**TO DO:**
Every line of the data below must be output exactly, with images left out.

···

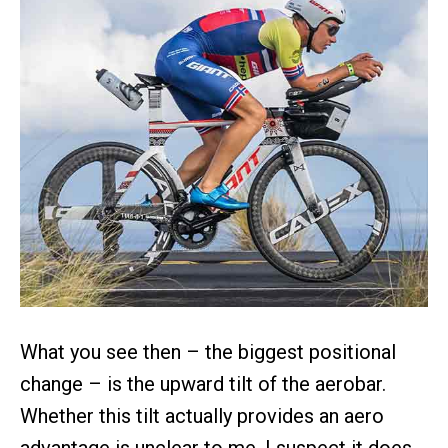
What you see then – the biggest positional
change – is the upward tilt of the aerobar.
Whether this tilt actually provides an aero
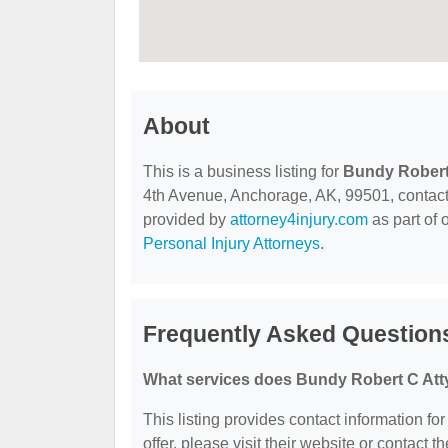
About
This is a business listing for
Bundy Robert
4th Avenue, Anchorage, AK, 99501, contact th
provided by
attorney4injury.com
as part of 
Personal Injury Attorneys
.
Frequently Asked Question
What services does Bundy Robert C Atty
This listing provides contact information fo
offer, please visit their website or contact th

···

**RESPONSE TO THIS TASK:**
What you see then – the biggest positional
change – is the upward tilt of the aerobar.
Whether this tilt actually provides an aero
About
This is a business listing for
Bundy Robert
4th Avenue, Anchorage, AK, 99501, contact th
provided by
attorney4injury.com
as part of 
Personal Injury Attorneys
.
Frequently Asked Question
What services does Bundy Robert C Atty
This listing provides contact information fo
offer, please visit their website or contact th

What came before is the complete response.